Specifying word boundaries for multiple string replacement with regex? - python

I'm trying to mask city names in a list of texts using 'PAddress' tags. To do this, I borrowed thejonny's solution here for how to perform multiple regex substitutions using a dictionary with regex expressions as keys. In my implementation, the cities are keys and the values are tags that correspond to the exact format of the keys (this is important because the format must be preserved down the line). Eg., {East-Barrington: PAddress-PAddress}, so East-Barrington would be replaced by PAddress-PAddress ; one tag per word with punctuation and spacing preserved. Below is my code - sub_mult_regex() is the helper function called by mask_multiword_cities().

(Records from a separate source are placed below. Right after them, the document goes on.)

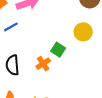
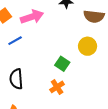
orange cross: (43, 64) -> (57, 87), moved

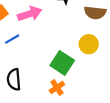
green square: (62, 64) -> (62, 63), size x1.5

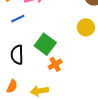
green square: (62, 63) -> (45, 44), moved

def sub_mult_regex(text, keys, tag_type):
'''
Replaces/masks multiple words at once
Parameters:
Text: TIU note
Keys: a list of words to be replaced by the regex
Tag_type: string you want the words to be replaced with
Creates a replacement dictionary of keys and values
(values are the length of the key, preserving formatting).

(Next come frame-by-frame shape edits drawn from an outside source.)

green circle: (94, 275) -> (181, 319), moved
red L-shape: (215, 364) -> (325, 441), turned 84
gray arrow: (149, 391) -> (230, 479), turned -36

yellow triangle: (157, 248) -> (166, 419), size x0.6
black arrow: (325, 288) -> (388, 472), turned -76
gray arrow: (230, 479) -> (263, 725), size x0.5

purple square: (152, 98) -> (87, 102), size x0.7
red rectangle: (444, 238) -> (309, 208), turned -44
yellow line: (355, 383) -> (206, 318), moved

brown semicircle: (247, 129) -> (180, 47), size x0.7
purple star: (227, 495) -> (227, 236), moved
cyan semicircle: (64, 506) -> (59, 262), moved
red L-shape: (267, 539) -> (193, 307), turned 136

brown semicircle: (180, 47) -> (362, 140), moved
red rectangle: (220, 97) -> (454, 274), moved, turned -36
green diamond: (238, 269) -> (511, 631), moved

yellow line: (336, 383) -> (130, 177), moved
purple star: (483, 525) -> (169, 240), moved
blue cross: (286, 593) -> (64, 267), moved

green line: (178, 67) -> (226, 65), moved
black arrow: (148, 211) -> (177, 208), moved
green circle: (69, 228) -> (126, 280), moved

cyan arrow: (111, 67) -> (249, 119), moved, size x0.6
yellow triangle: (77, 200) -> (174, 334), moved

Eg., {68 Oak St., PAddress PAddress PAddress.,}
Returns text with relevant text masked
'''
# Creating a list of values to correspond with keys (see key:value example in docstring)
add_vals = []
for val in keys:
add_vals.append(re.sub(r'\w{1,100}', tag_type, val)) # To preserve the precise punctuation, etc. formatting of the keys, only replacing word matches with tags
# Zipping keys and values together as dictionary
add_dict = dict(zip(keys, add_vals))
# Compiling the keys together (regex)
add_subs = re.compile("|".join("("+key+")" for key in add_dict), re.IGNORECASE)
# This is where the multiple substitutions are happening
# Taken from: https://stackoverflow.com/questions/66270091/multiple-regex-substitutions-using-a-dict-with-regex-expressions-as-keys
group_index = 1
indexed_subs = {}
for target, sub in add_dict.items():
indexed_subs[group_index] = sub
group_index += re.compile(target).groups + 1
if len(indexed_subs) > 0:
text_sub = re.sub(add_subs, lambda match: indexed_subs[match.lastindex], text) # text_sub is masked
else:
text_sub = text # Not all texts have names, so text_sub would've been NoneType and broken funct otherwise
# Information on what words were changed pre and post masking (eg., would return 'ANN ARBOR' if that city was masked here)
case_a = text
case_b = text_sub
diff_list = [li for li in difflib.ndiff(case_a.split(), case_b.split()) if li[0] != ' ']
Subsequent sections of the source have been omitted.